The Problem with Paired Prediction

Paired Prediction (Previous Approach):
  Target = base_model(alt) - base_model(ref)

  Issue: If variant is NOT splice-altering but base model predicts 
         a delta anyway, we're training on wrong labels!

Our Solution: Validated Delta Targets

Validated Delta Prediction:
  If SpliceVarDB says "Splice-altering":
    Target = base_model(alt) - base_model(ref)  # Trust base model

  If SpliceVarDB says "Normal":
    Target = [0, 0, 0]  # Override base model - no effect!

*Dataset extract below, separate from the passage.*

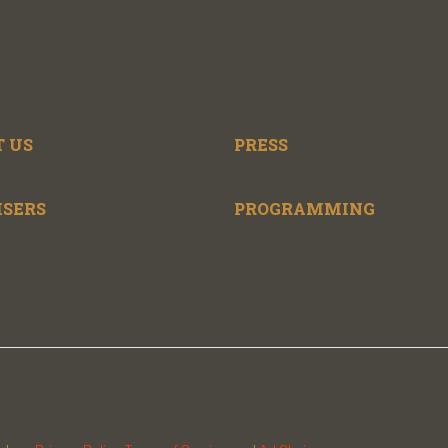
 US
PRESS
ISERS
PROGRAMMING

  If SpliceVarDB says "Low-frequency" or "Conflicting":
    SKIP  # Uncertain, don't train on it

Results

Correlation (Splice-altering samples only)

Model Pearson r p-value
Paired (Siamese) 0.38 -
Validated (Single-Pass) 0.41 1.4e-07

Improvement: +8% correlation

Binary Discrimination (SA vs Normal)

Metric Value
ROC-AUC 0.58
PR-AUC 0.62

Detection at Threshold=0.1

Metric Value
SA detected 18.7%
False positives 6.0%

Why It Works Better

  1. Ground truth filtering: SpliceVarDB provides validated labels
  2. No false learning: Doesn't learn from incorrect base model predictions
  3. Cleaner signal: Normal variants always have zero delta target
  4. Single-pass efficiency: No reference sequence needed at inference

Architecture

                    ValidatedDeltaPredictor
┌─────────────────────────────────────────────────────────────────┐
│                                                                 │
│  alt_seq [B, 4, 501] ──→ [Gated CNN (6 layers)] ──→ [B, 128]   │
│                                                      │          │
│  ref_base [B, 4] ──┬──→ [MLP Embed] ──→ [B, 128]    │          │
│  alt_base [B, 4] ──┘                       │         │          │
│                                            └────┬────┘          │
│                                                 │               │
│                                         concat [B, 256]         │
│                                                 │               │
│                                         [Delta Head]            │
│                                                 │               │
│                                          Δ [B, 3]               │
│                                                                 │
└─────────────────────────────────────────────────────────────────┘

Training Configuration

# Data
samples = 2000 (balanced: 1000 SA, 1000 Normal)
context_size = 501 nt
test_chromosomes = ['21', '22']

# Model
hidden_dim = 128
n_layers = 6
dropout = 0.1
parameters = 3,011,843

# Training
epochs = 40
batch_size = 32
optimizer = AdamW(lr=5e-5, weight_decay=0.02)
scheduler = OneCycleLR(max_lr=5e-4)

Comparison Summary

Aspect Paired Prediction Validated Prediction
Input ref_seq + alt_seq alt_seq + var_info
Target source Base model (may be wrong) SpliceVarDB-validated
Forward passes 2 1
Correlation r=0.38 r=0.41
Inference speed Slower (2 passes) Faster (1 pass)

Recommendations

  1. Use validated targets for any delta prediction task
  2. Increase training data: 2000 samples is limited
  3. Try longer context: 501nt → 1001nt
  4. Add position attention for interpretability
  5. Scale with HyenaDNA on GPU

Files

File Description
models/validated_delta_predictor.py Model implementation
methods/VALIDATED_DELTA_PREDICTION.md Design rationale

This approach is now the recommended method for delta prediction.